All lines from the one containing "Доставка бесплатна при заказе от 3000 рублей." to the end of the data below are to be returned exactly, both ends included, with nothing added.
──────────────────────────────
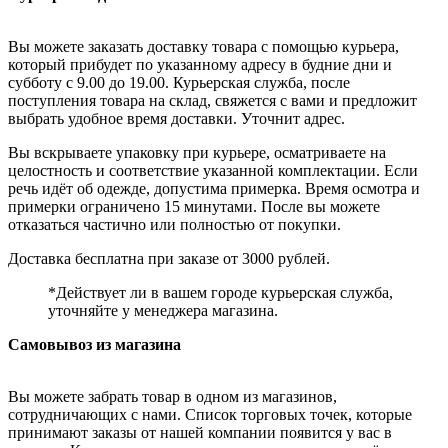
Вы можете заказать доставку товара с помощью курьера,
который прибудет по указанному адресу в будние дни и
субботу с 9.00 до 19.00. Курьерская служба, после
поступления товара на склад, свяжется с вами и предложит
выбрать удобное время доставки. Уточнит адрес.
Вы вскрываете упаковку при курьере, осматриваете на
целостность и соответствие указанной комплектации. Если
речь идёт об одежде, допустима примерка. Время осмотра и
примерки ограничено 15 минутами. После вы можете
отказаться частично или полностью от покупки.
Доставка бесплатна при заказе от 3000 рублей.
*Действует ли в вашем городе курьерская служба,
уточняйте у менеджера магазина.
Самовывоз из магазина
Вы можете забрать товар в одном из магазинов,
сотрудничающих с нами. Список торговых точек, которые
принимают заказы от нашей компании появится у вас в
──────────────────────────────
ANSWER BELOW>
Доставка бесплатна при заказе от 3000 рублей.
*Действует ли в вашем городе курьерская служба,
уточняйте у менеджера магазина.
Самовывоз из магазина
Вы можете забрать товар в одном из магазинов,
сотрудничающих с нами. Список торговых точек, которые
принимают заказы от нашей компании появится у вас в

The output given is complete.